EXERCISE INPUTS =
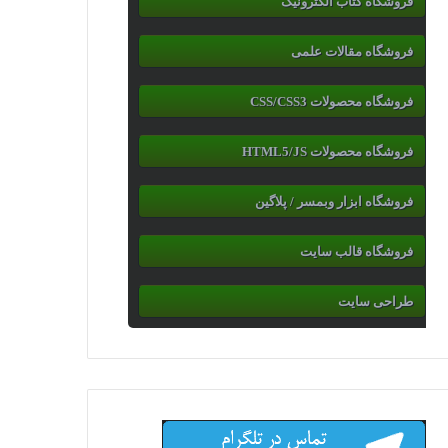
فروشگاه کتاب الکترونیک
فروشگاه مقالات علمی
فروشگاه محصولات CSS/CSS3
فروشگاه محصولات HTML5/JS
فروشگاه ابزار وبمسر / پلاگین
فروشگاه قالب سایت
طراحی سایت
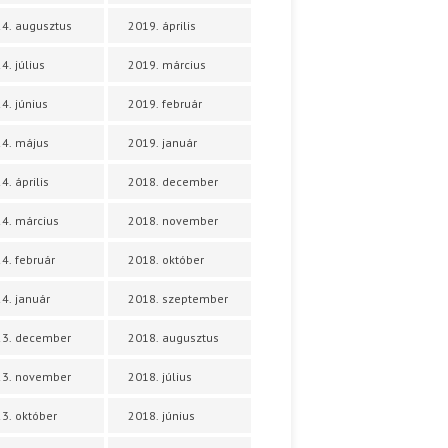
4. augusztus
2019. április
4. július
2019. március
4. június
2019. február
4. május
2019. január
4. április
2018. december
4. március
2018. november
4. február
2018. október
4. január
2018. szeptember
23. december
2018. augusztus
23. november
2018. július
3. október
2018. június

WHAT THIS TASK INVOLVES =
Look for the line with "2018. augusztus" in the listing above. Print it and each later line exactly, ending with the last line.

OUTPUT OF THE EXERCISE =
2018. augusztus
23. november
2018. július
3. október
2018. június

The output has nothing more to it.